(INFORMATION PROVIDED begins)

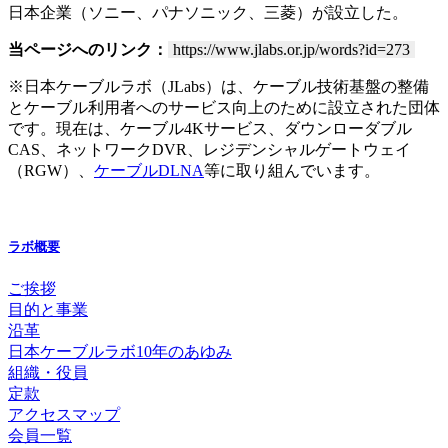
日本企業（ソニー、パナソニック、三菱）が設立した。
当ページへのリンク：
https://www.jlabs.or.jp/words?id=273
※日本ケーブルラボ（JLabs）は、ケーブル技術基盤の整備
とケーブル利用者へのサービス向上のために設立された団体
です。現在は、ケーブル4Kサービス、ダウンローダブル
CAS、ネットワークDVR、レジデンシャルゲートウェイ
（RGW）、
ケーブルDLNA
等に取り組んでいます。
ラボ概要
ご挨拶
目的と事業
沿革
日本ケーブルラボ10年のあゆみ
組織・役員
定款
アクセスマップ
会員一覧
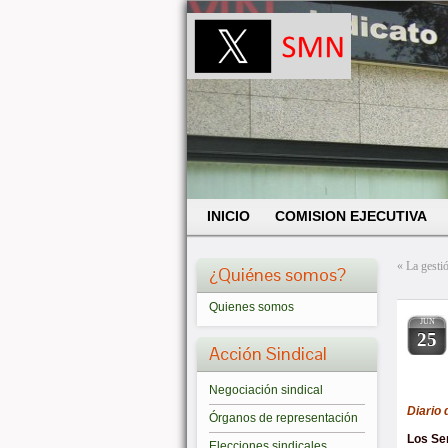
INICIO
COMISION EJECUTIVA
«
La gesti
¿Quiénes somos?
Quienes somos
JUN
25
Acción Sindical
Negociación sindical
Diario 
Órganos de representación
Los Ser
Elecciones sindicales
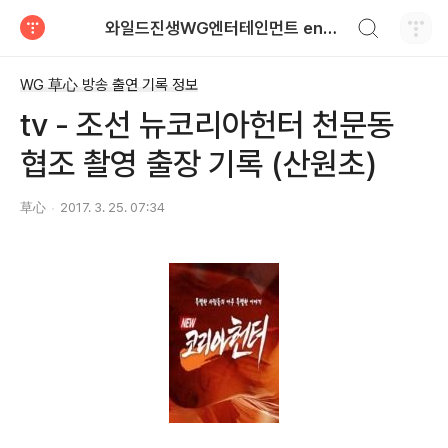
검색하기
와일드진생WG엔터테인먼트 entertainment
티스토리
WG 草心 방송 출연 기록 정보
tv - 조선 뉴코리아헌터 천문동
협조 촬영 출장 기록 (산원초)
草心
2017. 3. 25. 07:34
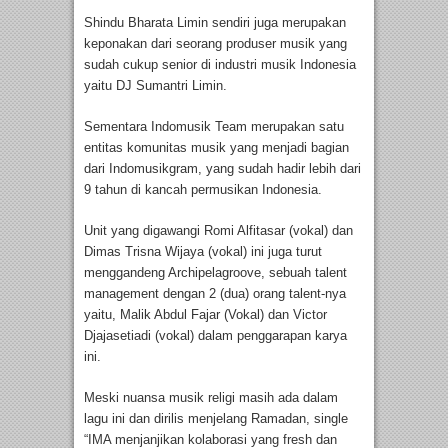
Shindu Bharata Limin sendiri juga merupakan
keponakan dari seorang produser musik yang
sudah cukup senior di industri musik Indonesia
yaitu DJ Sumantri Limin.
Sementara Indomusik Team merupakan satu
entitas komunitas musik yang menjadi bagian
dari Indomusikgram, yang sudah hadir lebih dari
9 tahun di kancah permusikan Indonesia.
Unit yang digawangi Romi Alfitasar (vokal) dan
Dimas Trisna Wijaya (vokal) ini juga turut
menggandeng Archipelagroove, sebuah talent
management dengan 2 (dua) orang talent-nya
yaitu, Malik Abdul Fajar (Vokal) dan Victor
Djajasetiadi (vokal) dalam penggarapan karya
ini.
Meski nuansa musik religi masih ada dalam
lagu ini dan dirilis menjelang Ramadan, single
“IMA menjanjikan kolaborasi yang fresh dan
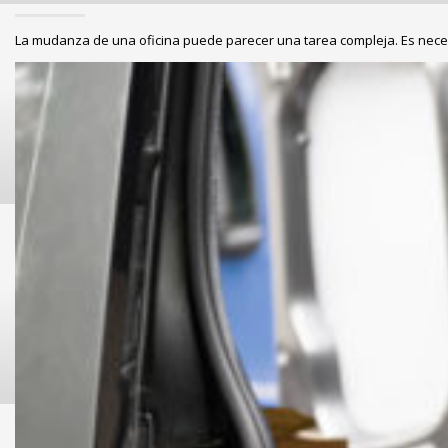
La mudanza de una oficina puede parecer una tarea compleja. Es neces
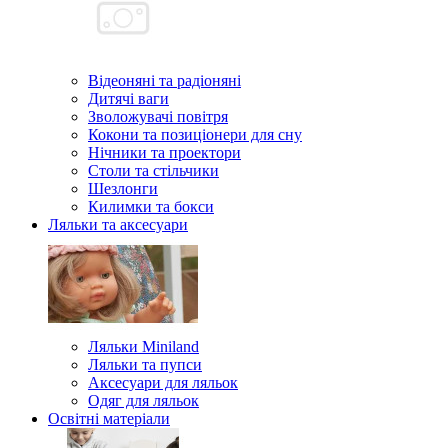
Відеоняні та радіоняні
Дитячі ваги
Зволожувачі повітря
Кокони та позиціонери для сну
Нічники та проектори
Столи та стільчики
Шезлонги
Килимки та бокси
Ляльки та аксесуари
Ляльки Miniland
Ляльки та пупси
Аксесуари для ляльок
Одяг для ляльок
Освітні матеріали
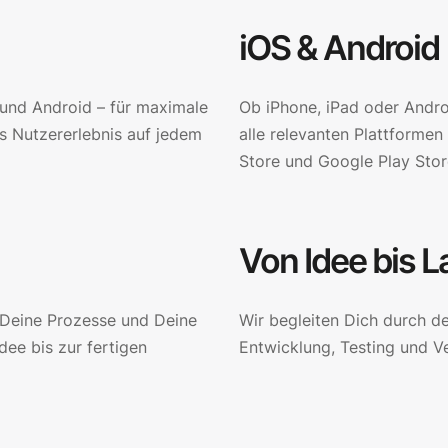
iOS & Android
S und Android – für maximale
Ob iPhone, iPad oder Andr
es Nutzererlebnis auf jedem
alle relevanten Plattformen
Store und Google Play Stor
Von Idee bis 
 Deine Prozesse und Deine
Wir begleiten Dich durch d
dee bis zur fertigen
Entwicklung, Testing und Ve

(INFORMATION PROVIDED ends)

YOUR TASK. Pick out every line above that holds the word "sudah" and copy it.

YOUR SOLUTION.
sudah cukup senior di industri musik Indonesia
dari Indomusikgram, yang sudah hadir lebih dari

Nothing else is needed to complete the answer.